SERAYUNEWS-Komitmen atas penerapan prinsip-prinsip pertambangan yang baik secara konsisten, mengantarkan PT Solusi Bangun Indonesia Tbk (Perusahaan) Pabrik Cilacap meraih penghargaan Good Mining Practice (GMP) 2026 Terbaik 3 kategori Perusahaan Skala Besar pada ajang GMP Award Provinsi Jawa Tengah 2026, yang diserahkan oleh Pemerintah Provinsi Jawa Tengah di Bawen, Semarang, Rabu (13/5/2026)
Pabrik Cilacap meraih Penghargaan GMP 2026 Terbaik 3 karena dinilai telah memenuhi 15 kriteria dalam aspek pertambangan, di antaranya keselamatan operasional pertambangan, pengelolaan lingkungan hidup pertambangan, reklamasi dan pascatambang, pemberdayaan masyarakat, serta pembayaran pajak mineral.
General Manager Pabrik Cilacap, Enjang Kusmana mengatakan, penghargaan GMP Provinsi Jawa Tengah 2026 menjadi langkah nyata dan pengakuan atas upaya Perusahaan dalam menjalankan operasional tambang berkelanjutan sesuai kaidah pertambangan yang baik secara holistik, mulai dari aspek teknis pertambangan, keselamatan dan kesehatan kerja (K3), pengelolaan pascatambang, hingga pemberdayaan masyarakat.

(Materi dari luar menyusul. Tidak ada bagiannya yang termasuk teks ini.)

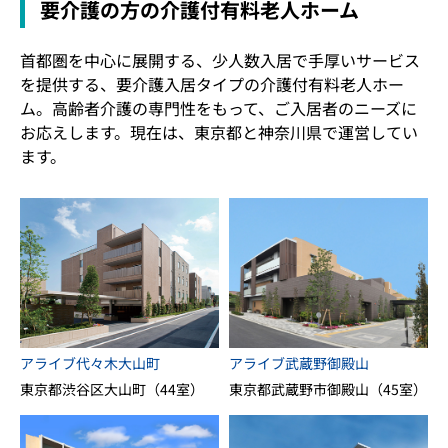
要介護の方の介護付有料老人ホーム
首都圏を中心に展開する、少人数入居で手厚いサービス
を提供する、要介護入居タイプの介護付有料老人ホー
ム。高齢者介護の専門性をもって、ご入居者のニーズに
お応えします。現在は、東京都と神奈川県で運営してい
ます。
アライブ代々木大山町
アライブ武蔵野御殿山
東京都渋谷区大山町（44室）
東京都武蔵野市御殿山（45室）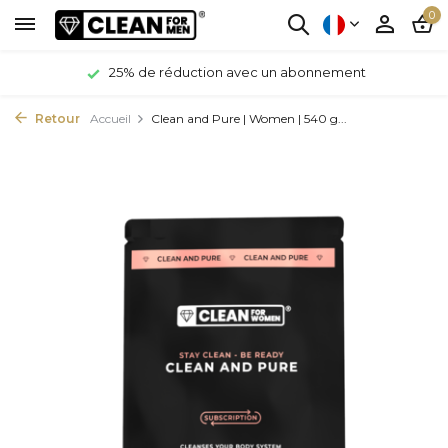
0
25% de réduction avec un abonnement
Retour
Accueil
Clean and Pure | Women | 540 g...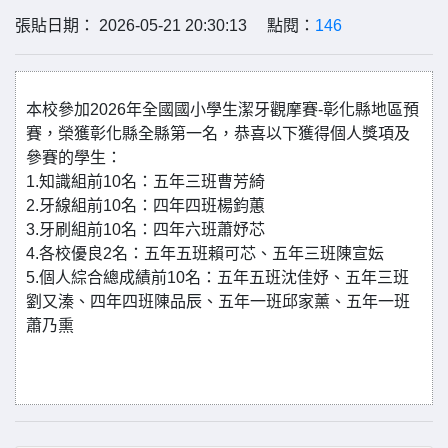
張貼日期： 2026-05-21 20:30:13 點閱：
146
本校參加2026年全國國小學生潔牙觀摩賽-彰化縣地區預
賽，榮獲彰化縣全縣第一名，恭喜以下獲得個人獎項及
參賽的學生：
1.知識組前10名：五年三班曹芳綺
2.牙線組前10名：四年四班楊鈞蕙
3.牙刷組前10名：四年六班蕭妤芯
4.各校優良2名：五年五班賴可芯、五年三班陳宣妘
5.個人綜合總成績前10名：五年五班沈佳妤、五年三班
劉又溱、四年四班陳品辰、五年一班邱家薰、五年一班
蕭乃熏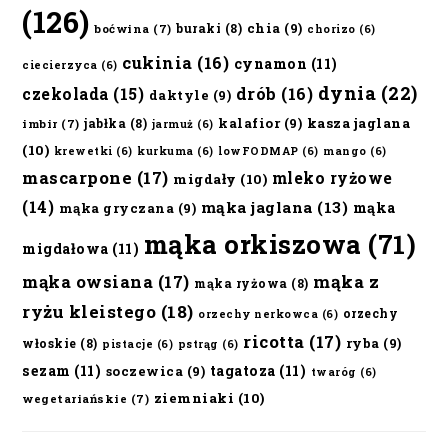
(126)
chia
(9)
buraki
(8)
boćwina
(7)
chorizo
(6)
cukinia
(16)
cynamon
(11)
ciecierzyca
(6)
dynia
(22)
czekolada
(15)
drób
(16)
daktyle
(9)
kalafior
(9)
kasza jaglana
jabłka
(8)
imbir
(7)
jarmuż
(6)
(10)
krewetki
(6)
kurkuma
(6)
lowFODMAP
(6)
mango
(6)
mascarpone
(17)
mleko ryżowe
migdały
(10)
(14)
mąka jaglana
(13)
mąka
mąka gryczana
(9)
mąka orkiszowa
(71)
migdałowa
(11)
mąka owsiana
(17)
mąka z
mąka ryżowa
(8)
ryżu kleistego
(18)
orzechy
orzechy nerkowca
(6)
ricotta
(17)
ryba
(9)
włoskie
(8)
pistacje
(6)
pstrąg
(6)
sezam
(11)
tagatoza
(11)
soczewica
(9)
twaróg
(6)
ziemniaki
(10)
wegetariańskie
(7)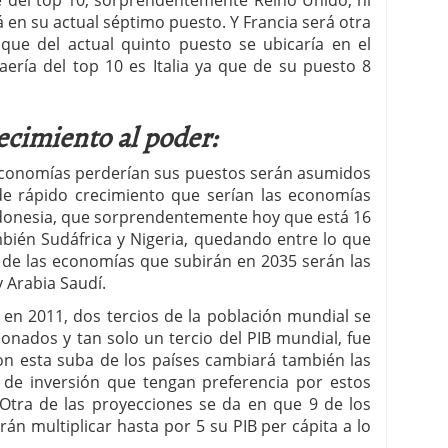
 del top 10, sorprendentemente Reino Unido, ni
 en su actual séptimo puesto. Y Francia será otra
ue del actual quinto puesto se ubicaría en el
ería del top 10 es Italia ya que de su puesto 8
ecimiento al poder:
economías perderían sus puestos serán asumidos
de rápido crecimiento que serían las economías
ndonesia, que sorprendentemente hoy que está 16
mbién Sudáfrica y Nigeria, quedando entre lo que
s de las economías que subirán en 2035 serán las
y Arabia Saudí.
 en 2011, dos tercios de la población mundial se
onados y tan solo un tercio del PIB mundial, fue
n esta suba de los países cambiará también las
 de inversión que tengan preferencia por estos
Otra de las proyecciones se da en que 9 de los
án multiplicar hasta por 5 su PIB per cápita a lo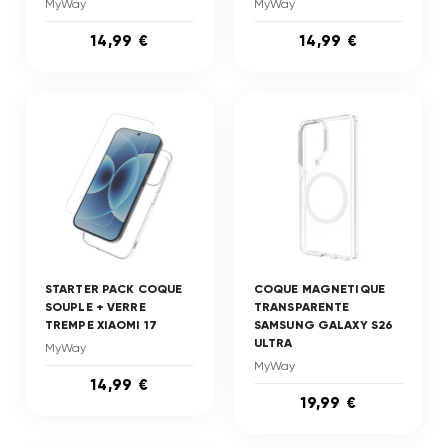
MyWay
MyWay
14,99 €
14,99 €
STARTER PACK COQUE
COQUE MAGNETIQUE
SOUPLE + VERRE
TRANSPARENTE
TREMPE XIAOMI 17
SAMSUNG GALAXY S26
ULTRA
MyWay
MyWay
14,99 €
19,99 €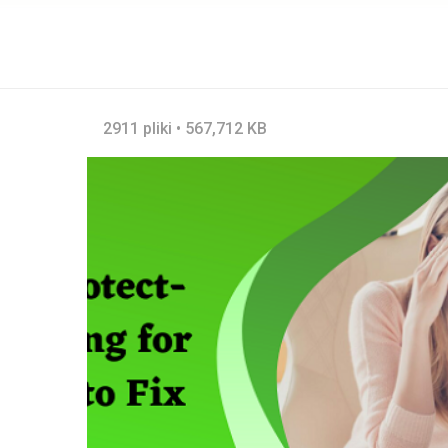
2911 pliki • 567,712 KB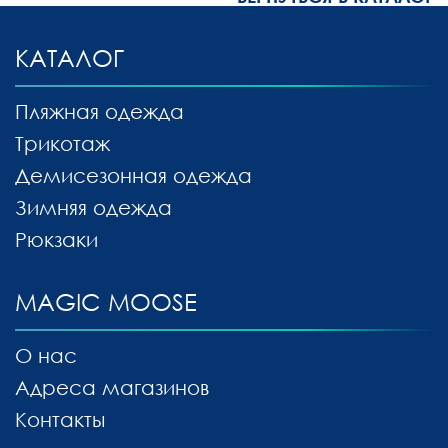
КАТАЛОГ
Пляжная одежда
Трикотаж
Демисезонная одежда
Зимняя одежда
Рюкзаки
MAGIC MOOSE
О нас
Адреса магазинов
Контакты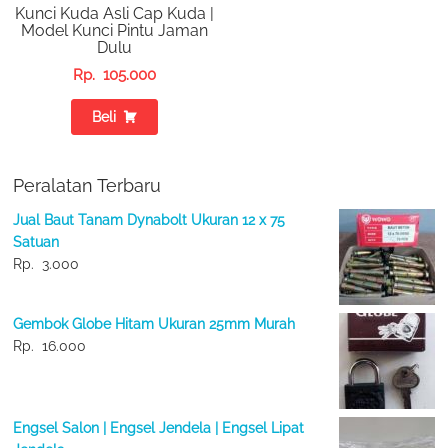
Kunci Kuda Asli Cap Kuda |
Model Kunci Pintu Jaman
Dulu
Rp.
105.000
Beli
Peralatan Terbaru
Jual Baut Tanam Dynabolt Ukuran 12 x 75
Satuan
Rp.
3.000
Gembok Globe Hitam Ukuran 25mm Murah
Rp.
16.000
Engsel Salon | Engsel Jendela | Engsel Lipat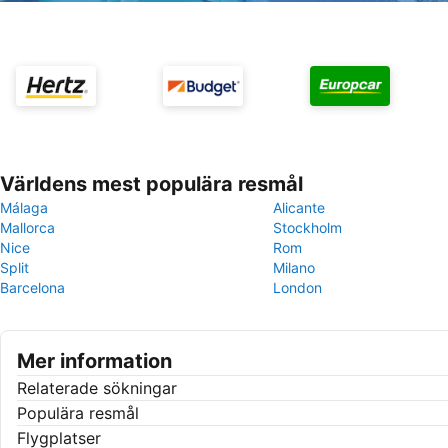
Världens mest populära resmål
Málaga
Alicante
Mallorca
Stockholm
Nice
Rom
Split
Milano
Barcelona
London
Mer information
Relaterade sökningar
Populära resmål
Flygplatser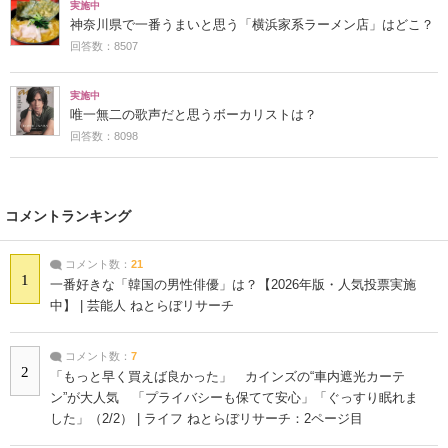
実施中
神奈川県で一番うまいと思う「横浜家系ラーメン店」はどこ？
回答数：8507
実施中
唯一無二の歌声だと思うボーカリストは？
回答数：8098
コメントランキング
コメント数：
21
1
一番好きな「韓国の男性俳優」は？【2026年版・人気投票実施
中】 | 芸能人 ねとらぼリサーチ
コメント数：
7
2
「もっと早く買えば良かった」 カインズの“車内遮光カーテ
ン”が大人気 「プライバシーも保てて安心」「ぐっすり眠れま
した」（2/2） | ライフ ねとらぼリサーチ：2ページ目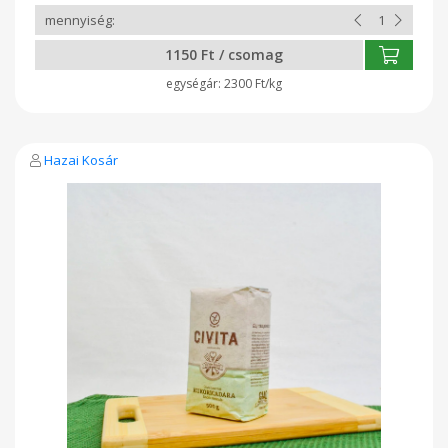
Fehérje : 14,8 g Só : 0.03 g A termék a nátrium természetes
jelenlétéből adódóan tartalmaz sót Ellenőrizte: Biokontroll
Hungária Nonprofit Kft. HU-ÖKÖ-01
1150 Ft / csomag
2300 Ft/kg
Hazai Kosár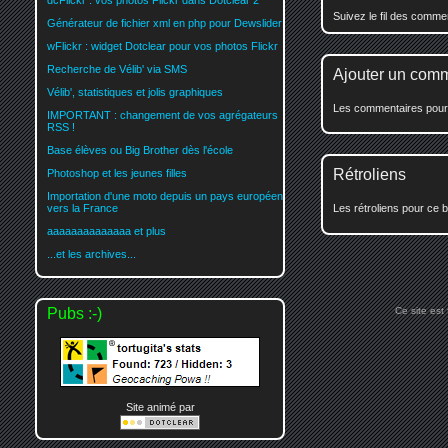
dcFlickr : vos photos Flickr dans Dotclear 2
Suivez le fil des comm
Générateur de fichier xml en php pour Dewslider
wFlickr : widget Dotclear pour vos photos Flickr
Recherche de Vélib' via SMS
Ajouter un com
Vélib', statistiques et jolis graphiques
Les commentaires pour c
IMPORTANT : changement de vos agrégateurs
RSS !
Base élèves ou Big Brother dès l'école
Rétroliens
Photoshop et les jeunes filles
Importation d'une moto depuis un pays européen
Les rétroliens pour ce b
vers la France
aaaaaaaaaaaaaa et plus
...et les archives...
Ce site est
Pubs :-)
Site animé par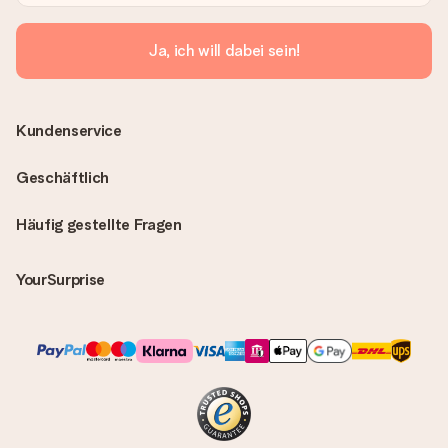
Ja, ich will dabei sein!
Kundenservice
Geschäftlich
Häufig gestellte Fragen
YourSurprise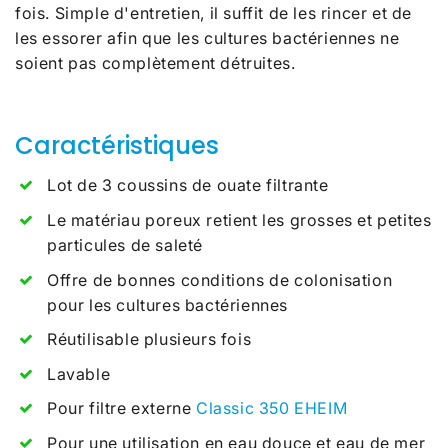
fois. Simple d'entretien, il suffit de les rincer et de
les essorer afin que les cultures bactériennes ne
soient pas complètement détruites.
Caractéristiques
Lot de 3 coussins de ouate filtrante
Le matériau poreux retient les grosses et petites
particules de saleté
Offre de bonnes conditions de colonisation
pour les cultures bactériennes
Réutilisable plusieurs fois
Lavable
Pour filtre externe
Classic 350 EHEIM
Pour une utilisation en eau douce et eau de mer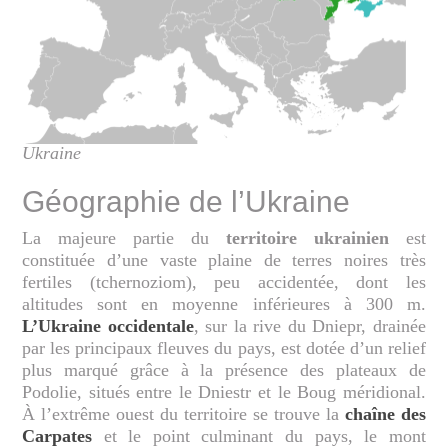
Ukraine
Géographie de l’Ukraine
La majeure partie du
territoire ukrainien
est
constituée d’une vaste plaine de terres noires très
fertiles (tchernoziom), peu accidentée, dont les
altitudes sont en moyenne inférieures à 300 m.
L’Ukraine occidentale
, sur la rive du Dniepr, drainée
par les principaux fleuves du pays, est dotée d’un relief
plus marqué grâce à la présence des plateaux de
Podolie, situés entre le Dniestr et le Boug méridional.
À l’extrême ouest du territoire se trouve la
chaîne des
Carpates
et le point culminant du pays, le mont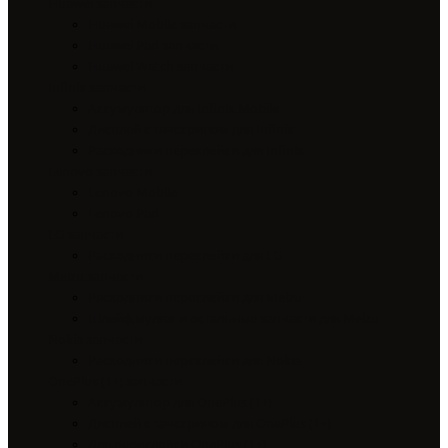
Huawei запчасти
Huawei Mobile запчасти
Huawei Pad запчасти
Huawei Watch запчасти
Infinix запчасти
Аккумулятор для Infinix Mobile
Дисплей с тачскрином для Infinix
Расходники переклейки для Infinix
Lenovo запчасти
Lenovo Mobile
Lenovo Pad
LG запчасти
Расходники переклейки для LG
Meizu запчасти
Расходники переклейки для Meizu
Шлейф,муляж и остальные запчасти для Meizu
Nokia запчасти
Расходники переклейки для Nokia
OnePlus (1+) запчасти
Аккумулятор для OnePlus (1+)
Дисплей с тачскрином для OnePlus (1+)
Для переклейки OnePlus (1+)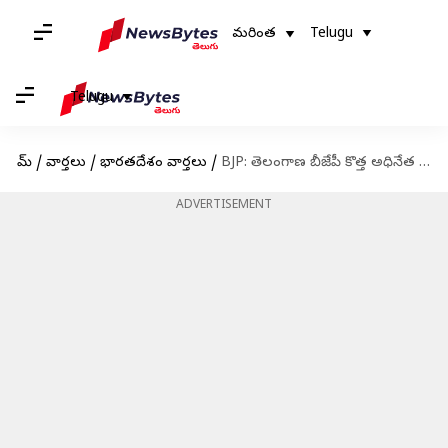
మరింత
Telugu
Telugu
హోమ్
/
వార్తలు
/
భారతదేశం వార్తలు
/
BJP: తెలంగాణ బీజేపీ కొత్త అధినేత ఎవరు..? రామచందర్, ఈటలలో ఎవరికీ ఛాన్స్‌!
ADVERTISEMENT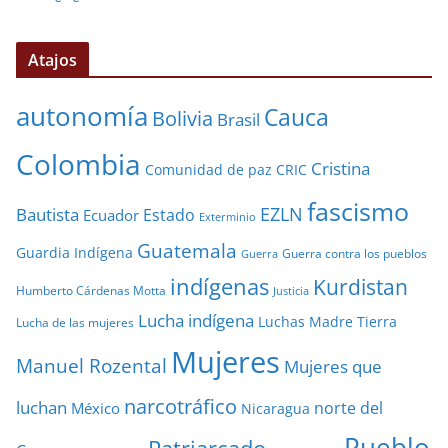
Atajos
autonomía
Cauca
Bolivia
Brasil
Colombia
Cristina
Comunidad de paz
CRIC
fascismo
EZLN
Bautista
Estado
Ecuador
Exterminio
Guatemala
Guardia Indígena
Guerra contra los pueblos
Guerra
indígenas
Kurdistan
Humberto Cárdenas Motta
Justicia
Lucha indígena
Luchas
Madre Tierra
Lucha de las mujeres
Mujeres
Manuel Rozental
Mujeres que
narcotráfico
luchan
norte del
México
Nicaragua
Pueblo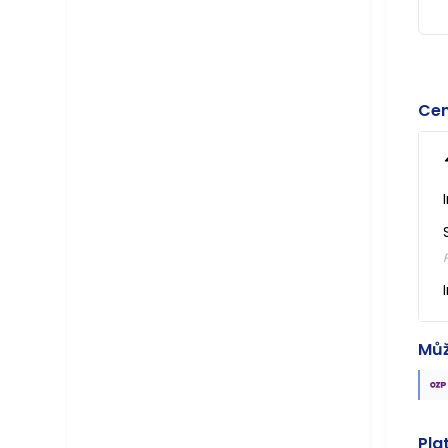
Cen
Můž
Pla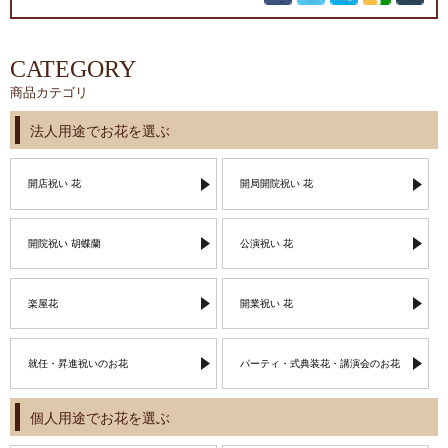
CATEGORY
商品カテゴリ
法人用途でお花を選ぶ
開店祝い 花
開局開院祝い 花
開院祝い 胡蝶蘭
公演祝い 花
楽屋花
開業祝い 花
就任・昇進祝いのお花
パーティ・式典装花・講演会のお花
個人用途でお花を選ぶ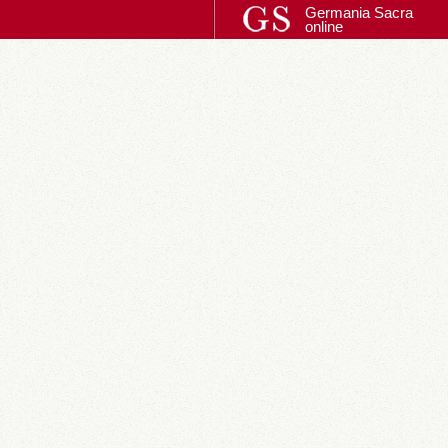
Germania Sacra
online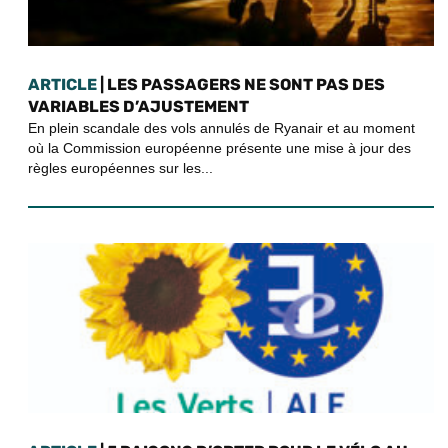
ARTICLE
| LES PASSAGERS NE SONT PAS DES
VARIABLES D’AJUSTEMENT
En plein scandale des vols annulés de Ryanair et au moment
où la Commission européenne présente une mise à jour des
règles européennes sur les...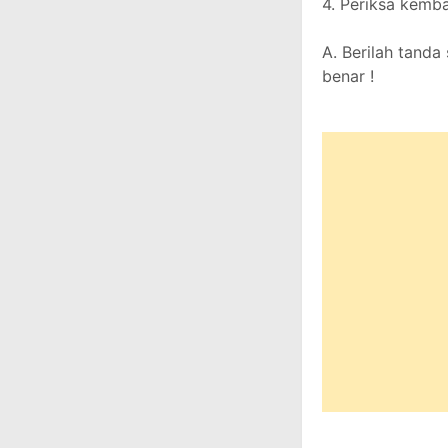
4. Periksa kemb
A. Berilah tanda
benar !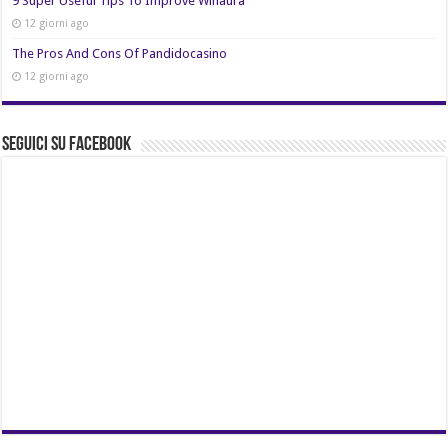
9 Super Useful Tips To Improve Winaura
12 giorni ago
The Pros And Cons Of Pandidocasino
12 giorni ago
Seguici su Facebook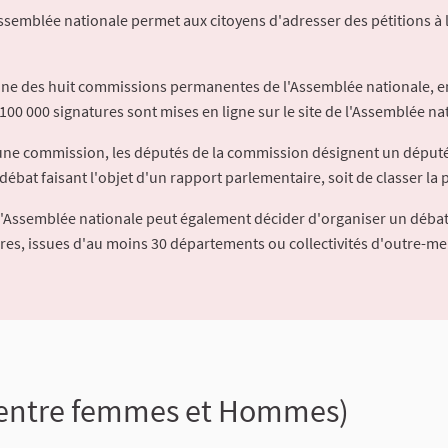
Assemblée nationale permet aux citoyens d'adresser des pétitions à 
'une des huit commissions permanentes de l'Assemblée nationale, en
100 000 signatures sont mises en ligne sur le site de l'Assemblée nat
à une commission, les députés de la commission désignent un déput
débat faisant l'objet d'un rapport parlementaire, soit de classer la p
l'Assemblée nationale peut également décider d'organiser un débat
ures, issues d'au moins 30 départements ou collectivités d'outre-me
ité entre femmes et Hommes)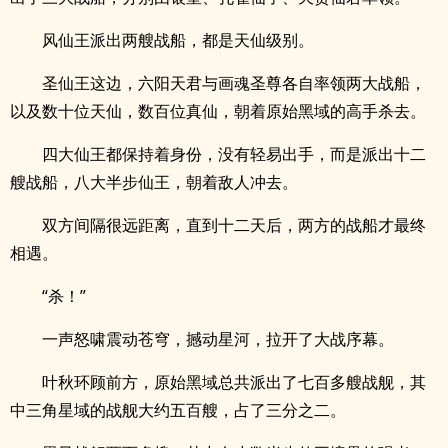
风仙王派出两艘战船，都是天仙级别。
圣仙王这边，六阳天君与画魂圣尊各自率领两大战船，
以及数十位天仙，数百位真仙，朝着原始黑域的高手杀去。
四大仙王都保持着身份，没有轻易出手，而是派出十二
艘战船，八大半步仙王，朝着敌人冲去。
双方间隔很远距离，直到十二天后，两方的战船才最终
相遇。
“杀！”
一声怒啸震动苍穹，撼动星河，拉开了大战序幕。
叶秋环顾前方，原始黑域总共派出了七百多艘战舰，其
中三角星域的战舰大约五百艘，占了三分之二。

“Solusi Bangun Indonesia menerapkan standar yang tinggi untuk keselamatan kerja, termasuk pada aktivitas penambangan. Implementasi kaidah pertambangan yang baik sejalan dengan semangat keberlanjutan Perusahaan untuk menciptakan kondisi kerja yang aman dan nyaman, sekaligus perlindungan terhadap kelestarian lingkungan,” kata Enjang Kusmana.
Dalam kegiatan penambangan, Solusi Bangun Indonesia Pabrik Cilacap secara konsisten menjalankan standar operasional prosedur (SOP) dan kebijakan K3, khususnya Sistem Manajemen Keselamatan Pertambangan. Hal ini berlaku bagi seluruh karyawan maupun pihak kontraktor.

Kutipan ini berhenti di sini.